## **A Basic Web Scraper in Python**

## **Introduction**
Web scraping is a powerful method for acquiring data
from websites, especially when the information you need isn’t readily available in a structured format. By setting up a web scraper in your local environment, you can automate the process of gathering large amounts of data from the web.

### **Step 1: Import the necessary libraries**

In [2]:
import requests
import pandas as pd
from bs4 import BeautifulSoup

### **Step 2: Send an HTTP request to the website**
Use the requests library to send an HTTP GET request to the website you want to scrape:

In [32]:
url = "https://en.wikipedia.org/wiki/Cloud-computing_comparison"

response = requests.get(url)

if response.status_code == 200:
  print("Request successful!")
else:
  print("Request failed")

Request successful!


### **3. Step 3: Parse the HTML content**
Once you’ve successfully retrieved the web page, use BeautifulSoup to parse the HTML content

In [33]:
soup = BeautifulSoup(response.content, "html.parser")
print(soup.title.text)

Cloud-computing comparison - Wikipedia


### **Step 4: Extract the data you need**
Now that you have the HTML parsed, you can start extracting the data you’re interested in. Let’s say you want to scrape a list of items from a table on the web page:

In [37]:
table = soup.find("table")
rows = table.find_all("tr")

# getting the column names
headers = [header.text.strip() for header in rows[0].find_all("th")]
headers

['Provider',
 'Launched',
 'Block storage',
 'Assignable IPs',
 'SMTP support',
 'IOPS Guaranteed minimum',
 'Security',
 'Locations',
 'Notes']

In [38]:
data = []
for row in rows[1:]:
  cols = row.find_all("td")
  cols = [col.text.strip() for col in cols]
  data.append(cols)

# now, we store the data as a Pandas dataFrame
df = pd.DataFrame(data, columns=headers)

In [39]:
df.head()

Unnamed: 0,Provider,Launched,Block storage,Assignable IPs,SMTP support,IOPS Guaranteed minimum,Security,Locations,Notes
0,Google Cloud Platform,2013,Yes,No,No[1],Yes,Yes[2],"br, ca, cl, us, be, ch, de, es, fi, it, po, nl...",SMTP blocked.[4]
1,Oracle Cloud Infrastructure,2014,Yes,Yes,Yes,Yes,Yes[5],"us, ca, br, de, uk, nl, ch, in, aus, jp, kr, saud",
2,Amazon Web Services,2006,Yes,Yes,Partial[6],Yes,Yes[7],"us, ca, br, ie, de, uk, cn, sg, au, jp, kr, in...",List of bugs[8]
3,IBM Cloud,2005,Yes,Yes,No[9],Yes,Yes[10],"us, gb, fr, de, nl, in, au, hk, kr, it, jp, no...",
4,Microsoft Azure,2010,Yes,Yes,Yes[11],Yes,Yes[12],"ca, us, br, ie, nl, de, uk, cn, au, jp, in, kr...",List of bugs[13]


In [41]:
# if you want to store the table as a csv or excel file
df.to_csv("cloud_computing_providers.csv", sep=",", index=False)
df.to_excel("cloud_computing_provider.xlsx", sheet_name="main", index=False)

### **4. Important considerations**

**Respect the website’s terms of service:** Always check the website’s terms of service to ensure that you’re allowed to scrape its content.
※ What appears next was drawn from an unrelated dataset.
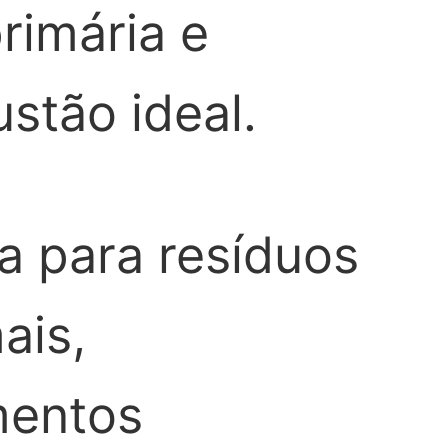
rimária e
stão ideal.
a para resíduos
ais,
mentos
Some websites explicitly prohibit scraping.

**Be mindful of rate limits**: Avoid sending too many requests in a short period to prevent overloading the website’s server. Implement delays between requests if necessary.
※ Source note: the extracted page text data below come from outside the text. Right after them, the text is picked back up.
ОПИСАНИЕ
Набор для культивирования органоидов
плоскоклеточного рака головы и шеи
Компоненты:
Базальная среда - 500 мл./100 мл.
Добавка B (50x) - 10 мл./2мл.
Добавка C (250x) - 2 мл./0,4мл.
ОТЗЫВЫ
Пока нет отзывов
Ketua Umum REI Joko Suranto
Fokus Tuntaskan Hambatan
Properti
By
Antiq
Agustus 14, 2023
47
**Handle errors gracefully:**Always include error handling in your script to manage situations where the website structure changes or the page fails to load.

## **Conclusion**

By setting up a basic web scraper in Python, you can automate the process of gathering data from websites, making it easier to acquire the information you need for your AI/ML projects.